News and Views

The Free Lance-Star : Editorial: Interstate highways should not be toll roads

A transportation system that allows for the free flow of people and goods is as essential to the nation’s economy as a healthy circulation system is to the human body. That’s why transportation is one of the federal government’s most important domestic responsibilities.

Unfortunately, in the half century since the interstate highway system was created, members of Congress have often viewed their obligation to maintain and expand it as merely one of many programs competing for federal funds, rather than the top priority it should have been all along. In doing so, they failed to provide sufficient resources to repair aging highways and bridges and add new ones to handle increased traffic.

 Falling revenue from the federal gas tax, which has not been raised since 1993, has only exacerbated the situation. So now the Congressional Research Service reports that some members of Congress are seriously considering adding tolls to make up the difference.

Under current federal law, federally-funded highways, bridges, and tunnels must be reconstructed or replaced before they can be converted into toll roads.

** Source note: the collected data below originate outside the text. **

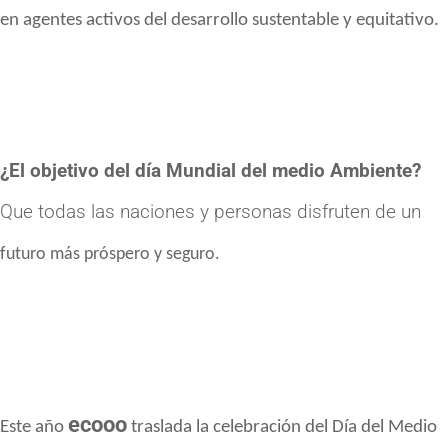
en
agentes activos del desarrollo sustentable y equitativo.
¿El objetivo del día Mundial del medio Ambiente?
Que todas las naciones y personas disfruten de un
futuro más próspero y seguro.
ecooo
Este año
traslada la celebración del Día del Medio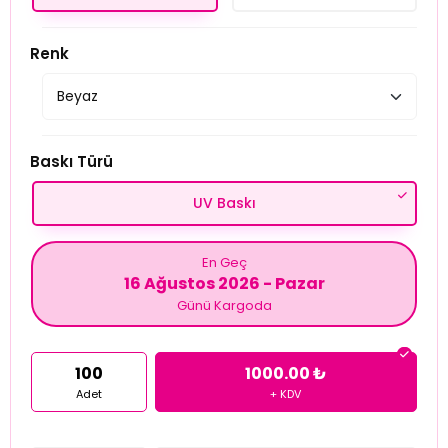
Renk
Baskı Türü
UV Baskı
En Geç
16 Ağustos 2026 - Pazar
Günü Kargoda
100
1000.00 ₺
Adet
+ KDV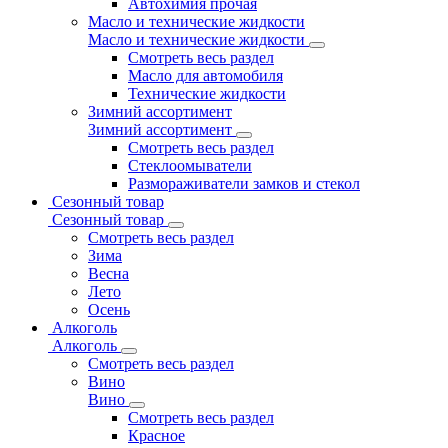
Автохимия прочая
Масло и технические жидкости
Масло и технические жидкости
Смотреть весь раздел
Масло для автомобиля
Технические жидкости
Зимний ассортимент
Зимний ассортимент
Смотреть весь раздел
Стеклоомыватели
Размораживатели замков и стекол
Сезонный товар
Сезонный товар
Смотреть весь раздел
Зима
Весна
Лето
Осень
Алкоголь
Алкоголь
Смотреть весь раздел
Вино
Вино
Смотреть весь раздел
Красное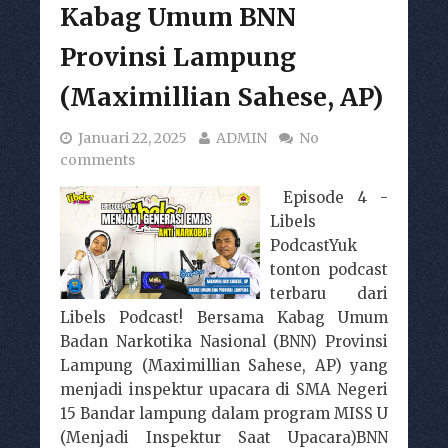
Kabag Umum BNN
Provinsi Lampung
(Maximillian Sahese, AP)
Januari 22, 2025
ADMIN
No
comments
Episode 4 -
Libels
PodcastYuk
tonton podcast
terbaru dari
Libels Podcast! Bersama Kabag Umum
Badan Narkotika Nasional (BNN) Provinsi
Lampung (Maximillian Sahese, AP) yang
menjadi inspektur upacara di SMA Negeri
15 Bandar lampung dalam program MISS U
(Menjadi Inspektur Saat Upacara)BNN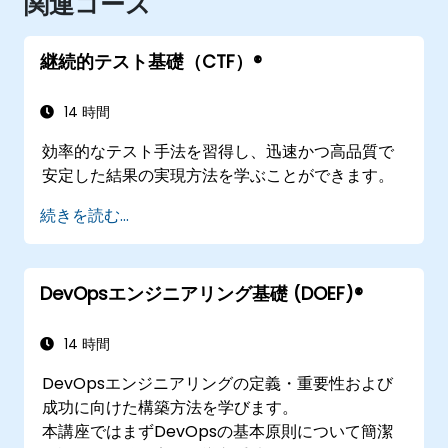
関連コース
継続的テスト基礎（CTF）®
14 時間
効率的なテスト手法を習得し、迅速かつ高品質で
安定した結果の実現方法を学ぶことができます。
続きを読む...
DevOpsエンジニアリング基礎 (DOEF)®
14 時間
DevOpsエンジニアリングの定義・重要性および
成功に向けた構築方法を学びます。
本講座ではまずDevOpsの基本原則について簡潔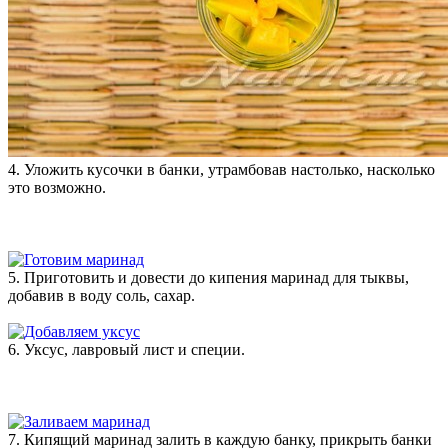
4. Уложить кусочки в банки, утрамбовав настолько, насколько
это возможно.
5. Приготовить и довести до кипения маринад для тыквы,
добавив в воду соль, сахар.
6. Уксус, лавровый лист и специи.
7. Кипящий маринад залить в каждую банку, прикрыть банки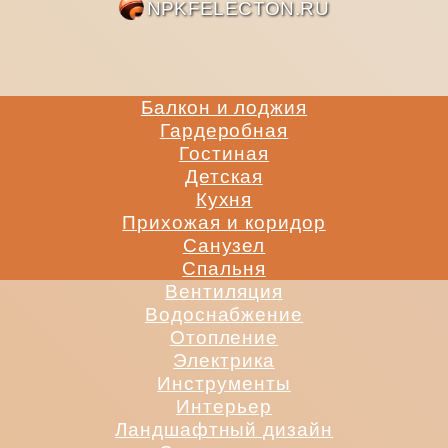
NPKFE
Балкон и лоджия
Гардеробная
Гостиная
Детская
Кухня
Прихожая и коридор
Санузел
Спальня
Вентиляция
Водоснабжение
Отопление
Электрика
Инструменты
Интерьер
Ландшафтный дизайн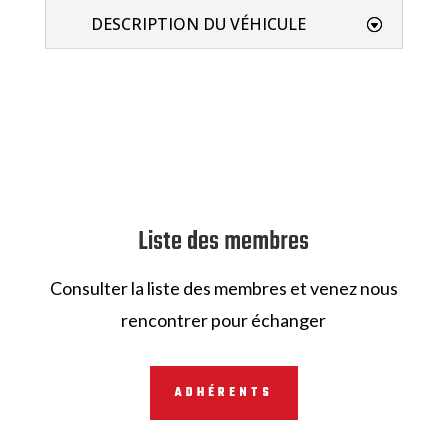
DESCRIPTION DU VÉHICULE
Liste des membres
Consulter la liste des membres et venez nous
rencontrer pour échanger
ADHÉRENTS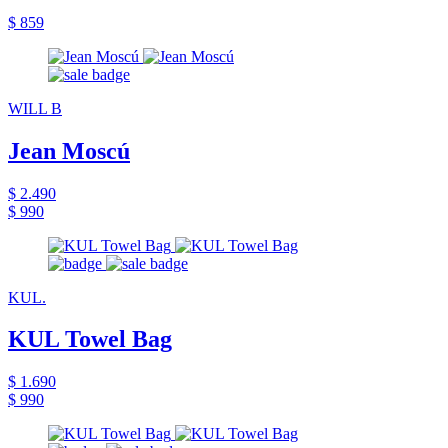
$ 859
WILL B
Jean Moscú
$ 2.490
$ 990
KUL.
KUL Towel Bag
$ 1.690
$ 990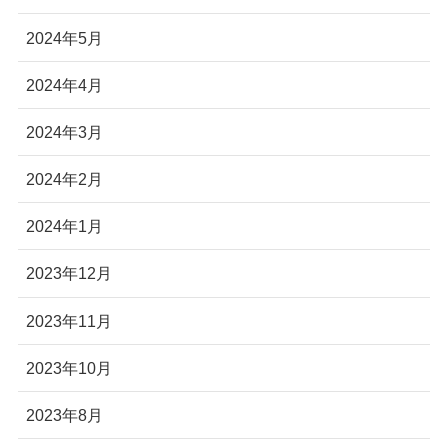
2024年5月
2024年4月
2024年3月
2024年2月
2024年1月
2023年12月
2023年11月
2023年10月
2023年8月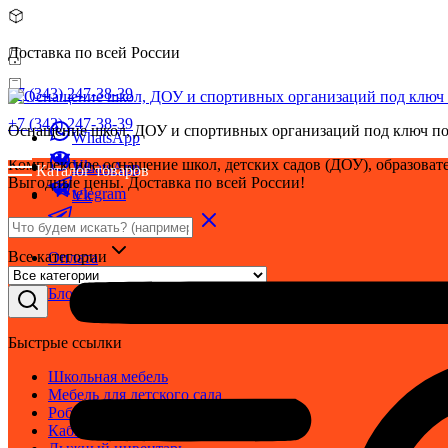
Доставка по всей России
+7 (343) 247-38-39
+7 (343) 247-38-39
Оснащение школ, ДОУ и спортивных организаций под ключ по
WhatsApp
Комплексное оснащение школ, детских садов (ДОУ), образовате
Vk
WhatsApp
Каталог товаров
Выгодные цены. Доставка по всей России!
telegram
Vk
telegram
Все категории
Оплата
Доставка
Блог
Быстрые ссылки
Школьная мебель
Мебель для детского сада
Робототехника
Кабинет ОБЗР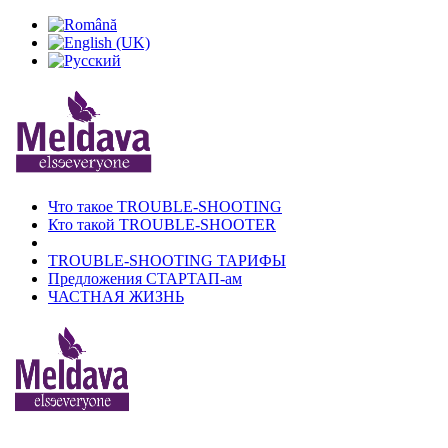
Что такое TROUBLE-SHOOTING
Кто такой TROUBLE-SHOOTER
TROUBLE-SHOOTING ТАРИФЫ
Предложения СТАРТАП-ам
ЧАСТНАЯ ЖИЗНЬ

The CRS reports that more than 1,000 miles of the nation’s interstate highways have already been turned into toll roads since 1990. Adding toll booths to the rest of the 46,876-mile system could eventually haul in $112 billion in revenue annually, CRS calculates, but it would take up to 15 years to recover the estimated $1 trillion-to-$3 trillion upfront cost.

This amount “would represent a much larger financial burden on interstate users than they currently bear in the form of motor fuels taxes,” CRS noted.

That would certainly let the politicians in Washington off the hook, but it would impose a large tax increase on Americans, who have already paid to build these roads. Tolls already make driving on parts of Interstate 95 prohibitively expensive for some retired, disabled and low-income people. Adding to that burden would force many to find less convenient alternative routes to get where they need to go.

This is definitely not what President Dwight D. Eisenhower had in mind when his administration reaffirmed a 1916 law requiring that highways paid for with taxpayer money be “free from tolls of all kinds.” Congress should find another way to pay for the necessary and long overdue improvements.

The federal interstate highway system Eisenhower built more than 50 years ago is America’s largest and greatest public works project. It is also one of our nation’s great bipartisan success stories. It has allowed unparalleled freedom of movement, united the nation, and expanded economic growth far beyond all prior expectations.

This crisscrossing network of highways, an enduring symbol of American ingenuity and resolve, was built for all Americans to freely use, regardless of their financial status. It remains a prime example of the democratic ideal in action. Let’s keep it that way.